---------- EXERCISE DATA

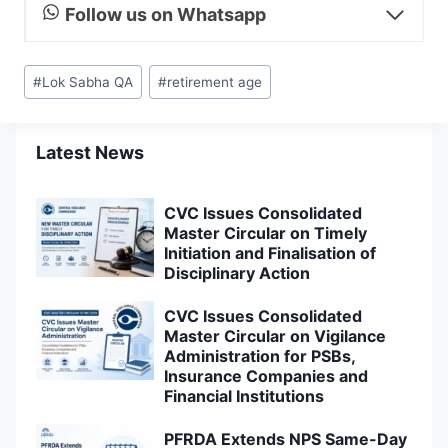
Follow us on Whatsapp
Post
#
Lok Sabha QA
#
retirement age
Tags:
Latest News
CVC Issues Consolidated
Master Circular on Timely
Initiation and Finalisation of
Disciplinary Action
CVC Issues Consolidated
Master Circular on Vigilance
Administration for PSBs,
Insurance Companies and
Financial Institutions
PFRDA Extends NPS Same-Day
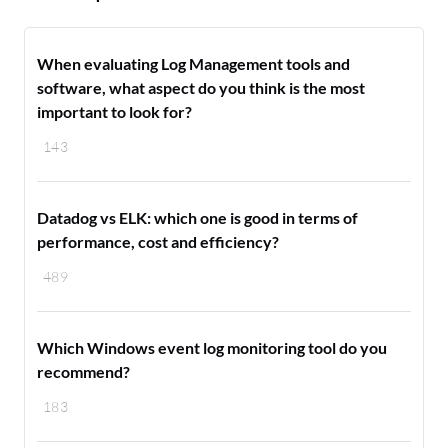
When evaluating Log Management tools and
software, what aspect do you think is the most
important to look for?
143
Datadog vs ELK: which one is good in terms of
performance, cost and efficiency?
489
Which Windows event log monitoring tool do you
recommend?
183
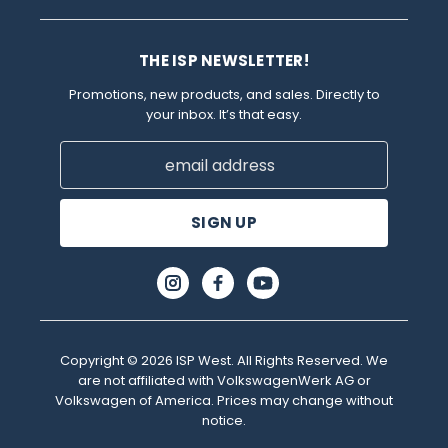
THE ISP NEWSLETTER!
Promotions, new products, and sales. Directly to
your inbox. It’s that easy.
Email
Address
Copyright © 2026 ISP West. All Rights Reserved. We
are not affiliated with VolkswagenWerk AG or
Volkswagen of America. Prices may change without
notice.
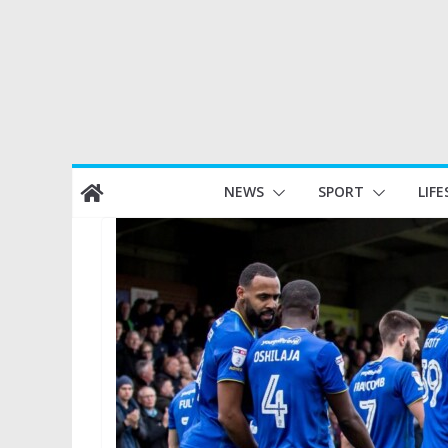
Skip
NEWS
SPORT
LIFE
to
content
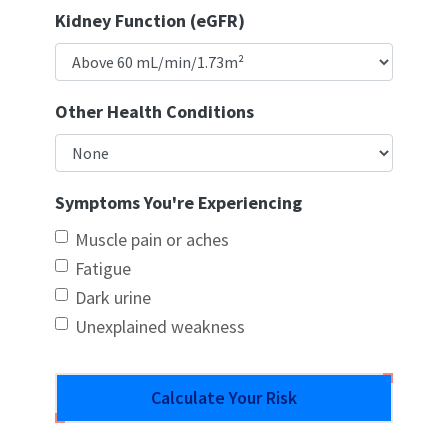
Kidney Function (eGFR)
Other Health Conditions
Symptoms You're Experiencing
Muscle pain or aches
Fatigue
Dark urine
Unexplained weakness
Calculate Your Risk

--------------------
---------- EXERCISE DATA

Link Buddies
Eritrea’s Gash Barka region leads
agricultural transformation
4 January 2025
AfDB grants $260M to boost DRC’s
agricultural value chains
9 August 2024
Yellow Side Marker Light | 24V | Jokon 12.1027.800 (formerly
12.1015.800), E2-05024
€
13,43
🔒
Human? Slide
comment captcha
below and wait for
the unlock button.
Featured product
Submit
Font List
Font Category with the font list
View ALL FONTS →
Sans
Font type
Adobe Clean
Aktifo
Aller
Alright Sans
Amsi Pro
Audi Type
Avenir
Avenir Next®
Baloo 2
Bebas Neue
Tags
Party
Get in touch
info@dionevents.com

--------------------

■ EXERCISE PROMPT
Please give back exactly the lines of this listing beginning at the line with "AfDB grants $260M to boost DRC’s" and ending with the line with "Featured product", both included, and nothing else.

■ EXERCISE OUTPUT
AfDB grants $260M to boost DRC’s
agricultural value chains
9 August 2024
Yellow Side Marker Light | 24V | Jokon 12.1027.800 (formerly
12.1015.800), E2-05024
€
13,43
🔒
Human? Slide
comment captcha
below and wait for
the unlock button.
Featured product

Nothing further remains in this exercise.